- [ACTIVITY]: Your task is to repeat all of the data exactly while excluding the pictures.

Top of DATA TO PROCESS

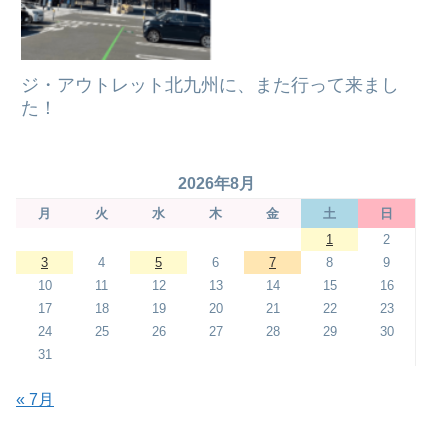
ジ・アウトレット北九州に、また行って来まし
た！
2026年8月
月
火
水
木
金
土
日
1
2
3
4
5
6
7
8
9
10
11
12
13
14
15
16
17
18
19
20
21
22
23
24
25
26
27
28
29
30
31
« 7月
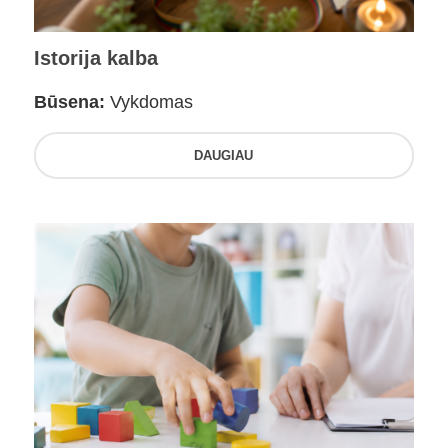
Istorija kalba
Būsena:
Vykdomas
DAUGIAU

Bottom of DATA TO PROCESS

- [OUTPUT OF THE TASK]:
ジ・アウトレット北九州に、また行って来まし
た！
2026年8月
月
火
水
木
金
土
日
1
2
3
4
5
6
7
8
9
10
11
12
13
14
15
16
17
18
19
20
21
22
23
24
25
26
27
28
29
30
31
« 7月
Istorija kalba
Būsena:
Vykdomas
DAUGIAU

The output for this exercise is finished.